ABS is a challenge system, not an automated system. The home plate umpire still makes every call. But now, if a pitcher, catcher, or batter thinks the call is wrong, they tap their helmet within two to three seconds and the pitch goes to Hawk-Eye technology for review. A fixed strike zone based on each batter's height appears on the videoboard, the broadcast, and the PA system. If the pitch was called wrong, the call gets overturned. If it was correct, the challenging team loses one of their three allotted challenges per game.
The Rules That Matter in Hoover
Each team gets three challenges per game. Successful challenges—ones that overturn the umpire—are retained. Unsuccessful ones are gone. Extra innings grant a bonus challenge if you still have zero remaining, but that's it. Only the pitcher, catcher, or batter can initiate a challenge.

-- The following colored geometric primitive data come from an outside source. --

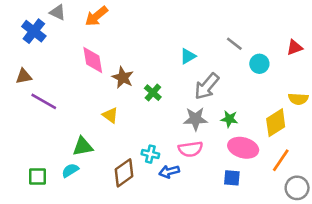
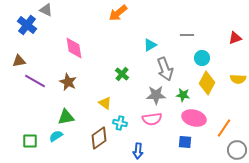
orange arrow: (96, 16) -> (118, 13), moved
gray line: (234, 44) -> (187, 35), turned -40
cyan circle: (259, 64) -> (202, 58), moved
brown star: (123, 78) -> (68, 82), moved
gray arrow: (207, 86) -> (165, 69), turned -60
yellow triangle: (110, 115) -> (105, 103), moved
yellow diamond: (276, 123) -> (207, 83), moved, turned -30
blue arrow: (169, 172) -> (138, 151), moved, turned -70

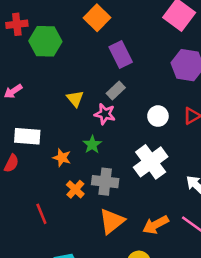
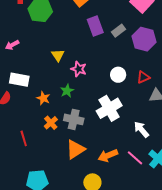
gray rectangle: (116, 91) -> (118, 31), moved

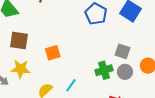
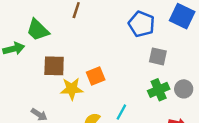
gray square: (122, 51) -> (158, 56), moved
yellow star: (21, 69) -> (72, 89), moved

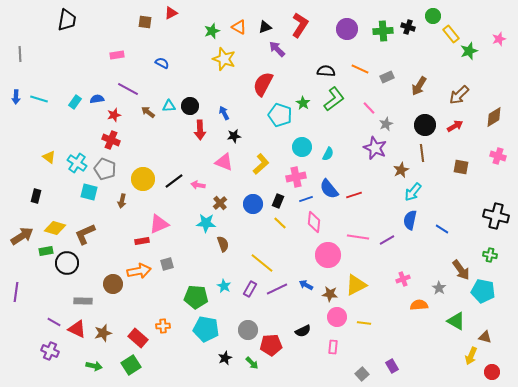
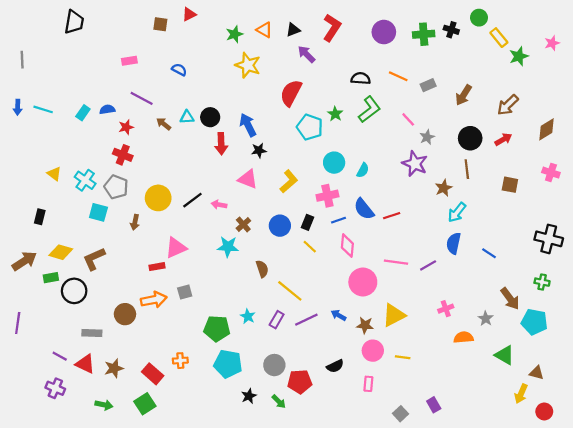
blue arrow: (224, 113) -> (248, 125), size x1.5
brown semicircle: (223, 244) -> (262, 269), moved

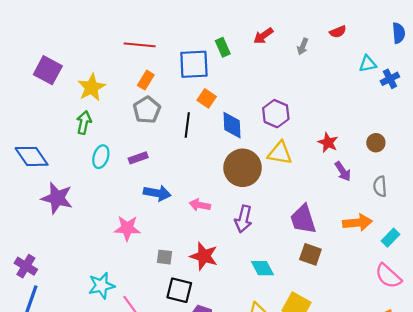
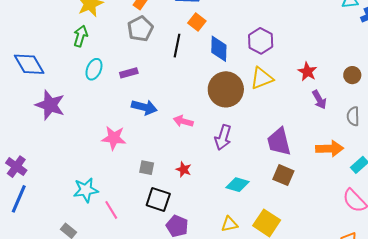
yellow triangle: (280, 153) -> (262, 78), turned -35
red star: (204, 256) -> (184, 169), size x0.6
cyan diamond: (262, 268) -> (238, 185), turned -50

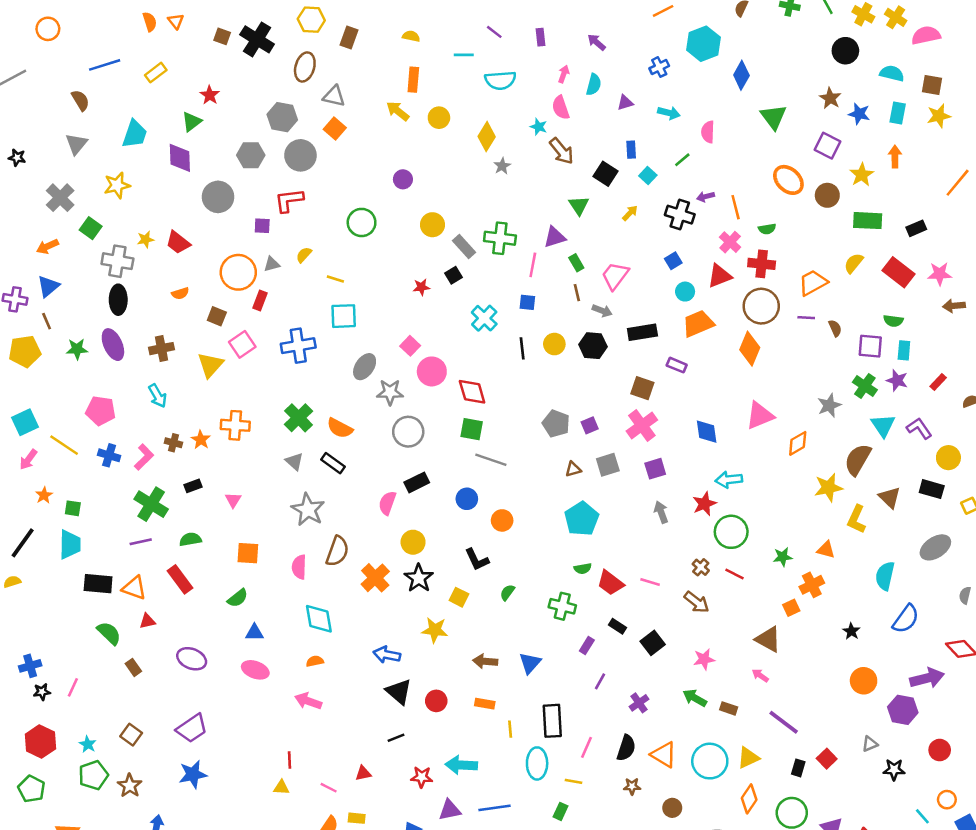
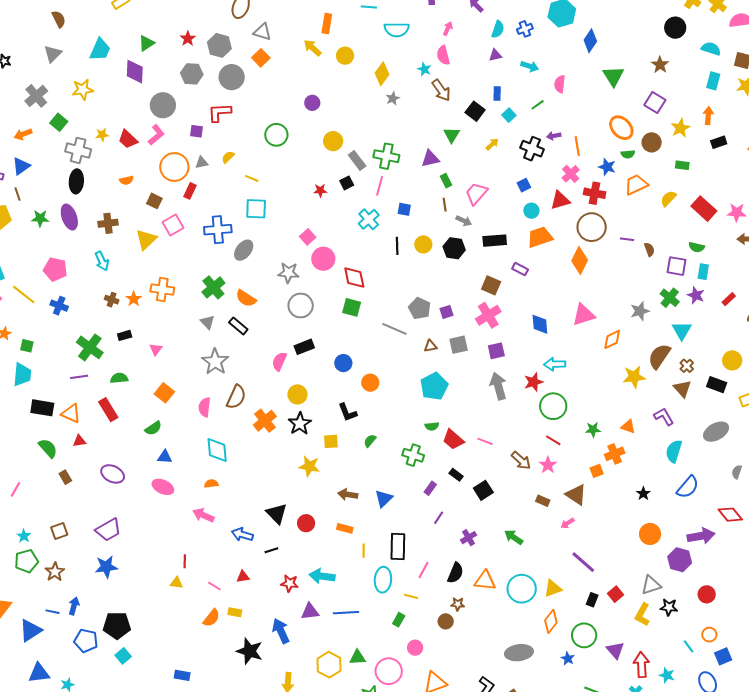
cyan semicircle: (594, 85) -> (498, 29), moved
red star: (210, 95) -> (188, 39), moved
blue star: (859, 114) -> (607, 167), moved
green rectangle: (868, 221) -> (682, 165), size x0.6
black rectangle: (916, 228) -> (719, 142), moved
green semicircle: (767, 229) -> (628, 154), moved
pink line: (533, 265) -> (380, 186), moved
orange trapezoid: (813, 283) -> (636, 185), moved
gray ellipse: (365, 367) -> (244, 250), moved
purple L-shape: (919, 428) -> (664, 417), moved
pink L-shape: (144, 457) -> (156, 135), moved
gray line: (491, 460) -> (394, 329), moved
gray arrow: (661, 512) -> (498, 386), size x1.5
yellow L-shape: (856, 519) -> (642, 615), moved
orange square: (248, 553) -> (164, 393), turned 30
brown cross: (701, 567) -> (687, 366), moved
yellow square: (459, 597) -> (331, 441), turned -35
blue arrow: (387, 655) -> (242, 535), moved
pink star: (704, 659) -> (548, 465), moved, turned -30
pink arrow: (760, 675) -> (567, 523), turned -72
brown rectangle: (729, 708) -> (543, 501), moved
brown square: (131, 735) -> (59, 531), turned 30
gray triangle: (870, 744) -> (651, 585), size x1.5
orange triangle: (664, 755) -> (485, 581), turned -30
brown circle: (672, 808) -> (446, 621), moved

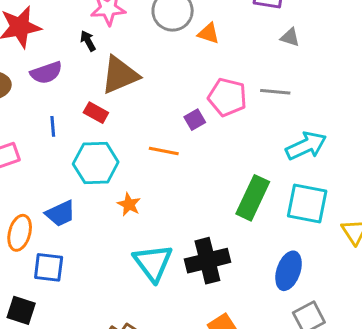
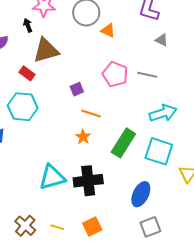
purple square: (195, 120) -> (77, 89), moved
orange line: (164, 151) -> (91, 113), moved
orange star: (129, 204) -> (83, 137), moved
cyan triangle: (153, 263) -> (52, 177), turned 44

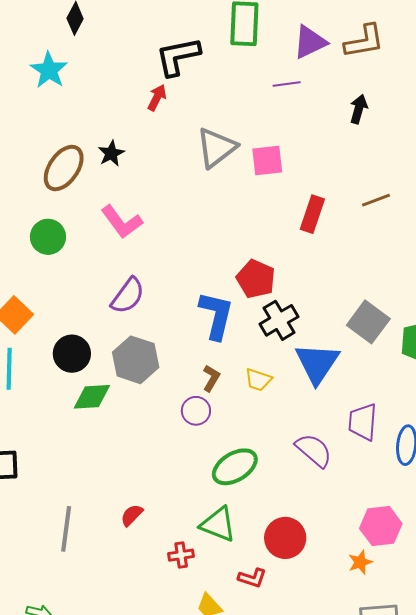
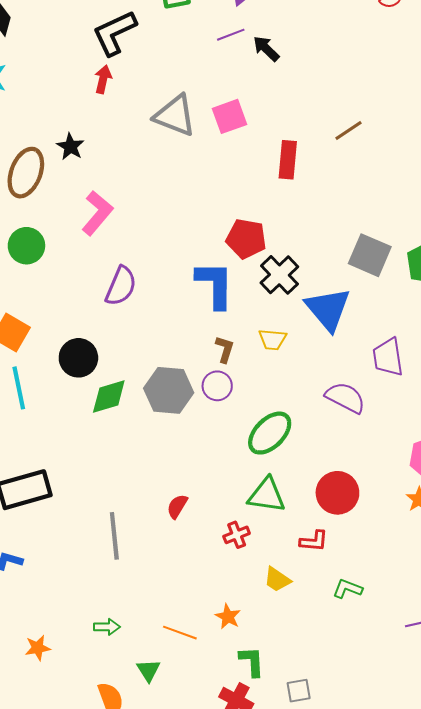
black arrow: (359, 109) -> (266, 49), moved, turned -48
gray triangle: (216, 148) -> (175, 116), turned -48
pink L-shape: (122, 222) -> (97, 213), turned -90
gray hexagon: (136, 360) -> (169, 390), moved

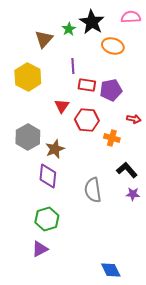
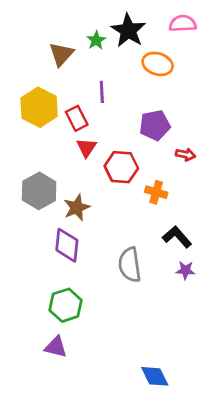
red rectangle: (87, 85) -> (77, 118), moved, turned 54
red arrow: (134, 119) -> (185, 155), moved
purple triangle: (40, 249) -> (56, 347), turned 42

Nobody on the bench can call it in. And—this matters—teams are explicitly prohibited from using any electronic device to inform whether to challenge. Random SEC spot checks will enforce it.
The strike zone itself is fixed at 19 inches wide, with upper and lower boundaries set at 58% and 23% of each batter's certified height respectively. It doesn't move. It doesn't adjust. It's the same for a 6'4" power hitter and a 5'8" speedster. That consistency is the whole point.
Why This Changes Strategy
In a normal season, an umpire's ball-strike zone has drift. A pitcher who is ahead in the count gets a bigger zone. A hitter in a slump gets squeezed. Everyone knows it. That's baseball. With ABS, the zone is objective. A ball is a ball. A strike is a strike. No gray area.
That means challenge decisions are purely mathematical. Is this a close pitch that could go either way? Challenge it. Is it obviously a strike? Don't waste it. Managers are going to chart their own called strikes and balls and manage their challenges like they manage their bullpen. A team that's disciplined about when to challenge can win a ballgame on the margins.
It also changes how pitchers pitch. A pitcher used to relying on painting the corner with an umpire who gives him calls in key moments now has to throw actual strikes. The zone stops expanding for him in the seventh inning with runners on. That levels the playing field between the ace and the mid-rotation arm.
The Hoover Precedent
This is the first time the SEC has used ABS in a live tournament setting. It's an experiment. If it works in Hoover—if the systems hold up, if the logistics work, if the games stay on schedule—the SEC could expand it into regular season play next year or bring it back in 2027.
That means this tournament is watching closely. Every challenge review, every overturned call, every technical hiccup is being logged. The SEC is testing whether you can automate one part of the game without breaking the rest of it.
For the 16 teams arriving in Hoover, it means adapting to something they haven't seen all season. No one knows exactly how their team will respond to an objective zone. No one knows if their challenges will land. That's part of the experiment. In a tournament where one bad inning can end your season, that unknown factor is one more variable to manage.